The main question is, do you run it in a cron job every five minutes and if so how do you check whether the action should be to start or not, and when to send a report (and how)? If you run it in a loop the state (auditing or not) is easier to handle, but it might be less robust.
auditing=false
while true; do
loggedin=$(who | grep '^gayathri ')
if $auditing then
case $loggedin in '') audit stop; auditing=false; send report;; esac
else
case $loggedin in '') ;; *) audit start; auditing=true;; esac
fi
sleep 300
done
But what if this script is terminated because the load gets too high or something? Then you don't know what the state is when you restart it.
Sorry for the awk faux pas; the correct way to code that would be something like
who | awk 'BEGIN { rc=1; } $1 == "gayathri" { rc=0; } END { exit rc }'
... but I guess the grep version is really better.
Yep. That was my question as well.
Maybe, but Awk looks awksome offcourse. But I think both these problems might be an overkill for the problem gayathri is trying to solve; it's probably better to kick off the audit monitor and exclude those he doesn't want to monitor there.
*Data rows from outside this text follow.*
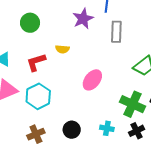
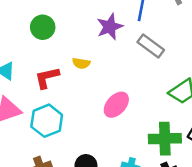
gray rectangle: (116, 32) -> (151, 46), turned -60
green cross: (133, 104) -> (165, 139), turned -30

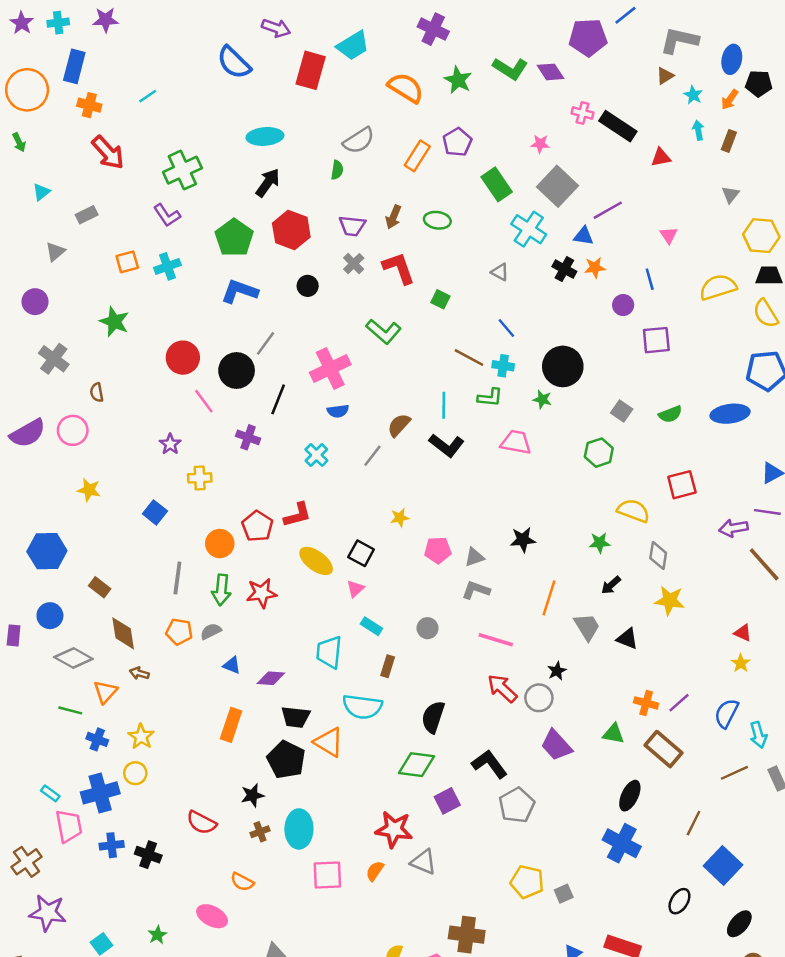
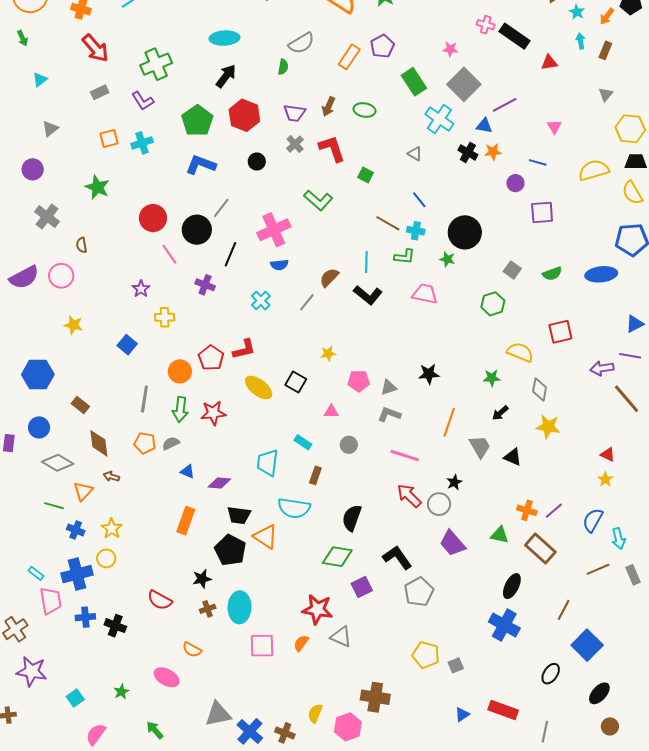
gray rectangle: (87, 215) -> (100, 92), moved
blue line: (650, 279) -> (538, 162), turned -60
pink triangle: (355, 589) -> (331, 412), moved, turned 42

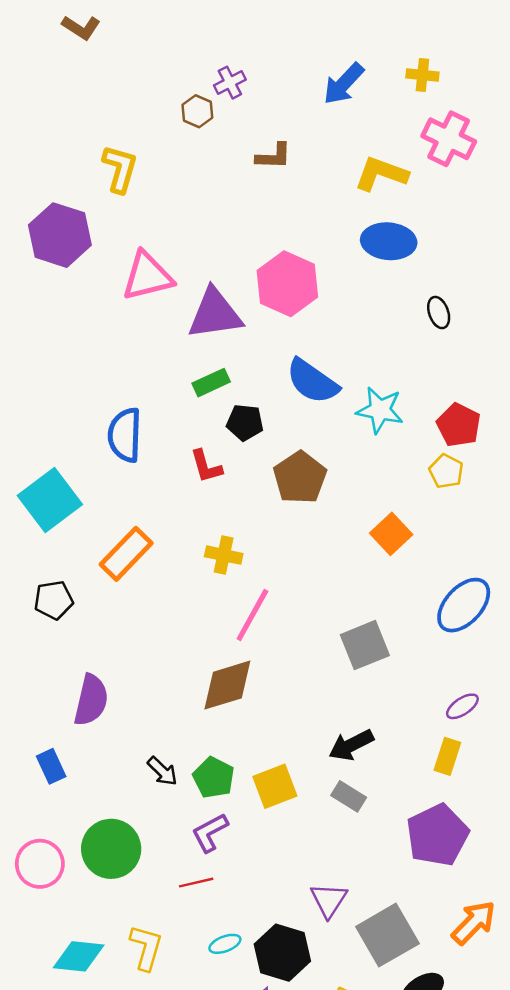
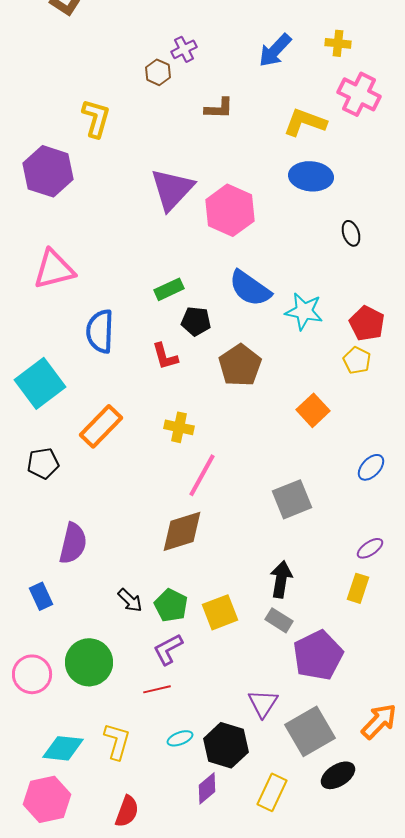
pink triangle: (147, 276) -> (54, 269), moved
purple triangle: (215, 314) -> (172, 189), moved, turned -39
blue ellipse: (464, 605) -> (371, 467), size x0.6
black arrow: (351, 745) -> (281, 579), turned 126
purple pentagon: (437, 835) -> (318, 655), moved

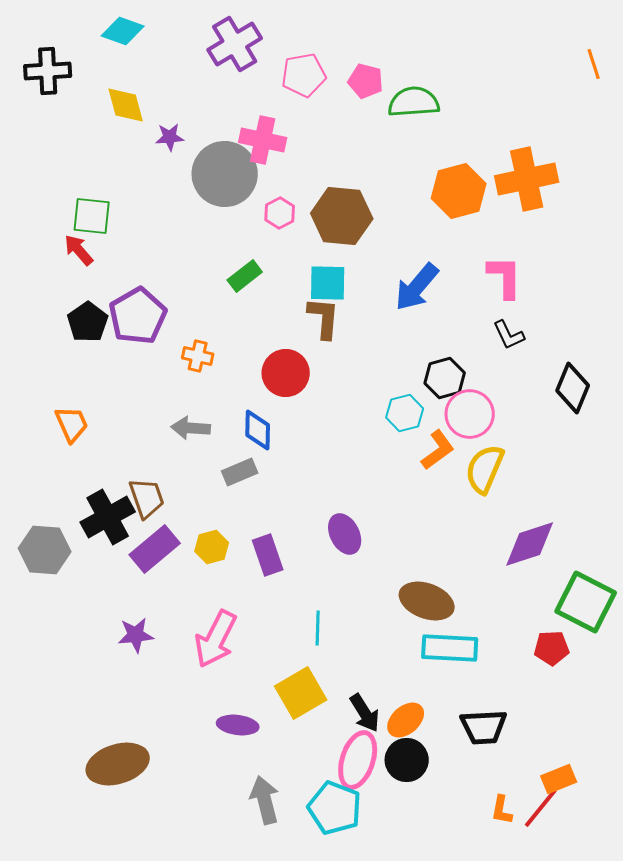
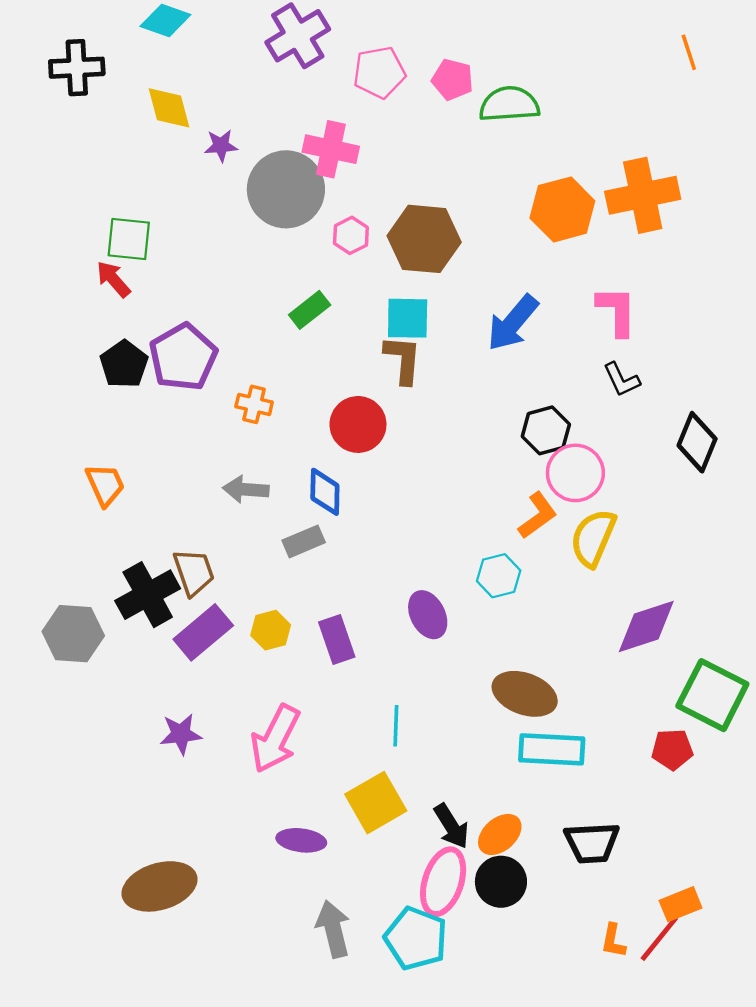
orange line: (594, 64) -> (689, 52), moved
cyan hexagon: (405, 413) -> (499, 576), moved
Era, thanks...when I tried to execute, I get the error:
0403-057 Syntax error at line 8 : `else' is not expected
However, I do not find anything wrong with the syntax. Any idea what it could mean??
Gayathri
auditing=false
while true; do
loggedin=$(who | grep '^gayathri ')
if $auditing
then
case $loggedin in '') audit stop; auditing=false; send report;; esac
else
case $loggedin in '') ;; *) audit start; auditing=true;; esac
fi
sleep 300
done
It worked well now!
if $auditing then
Or in the same line modification should be as
if $auditing; then
Clearly not my day today. Sorry for the error again.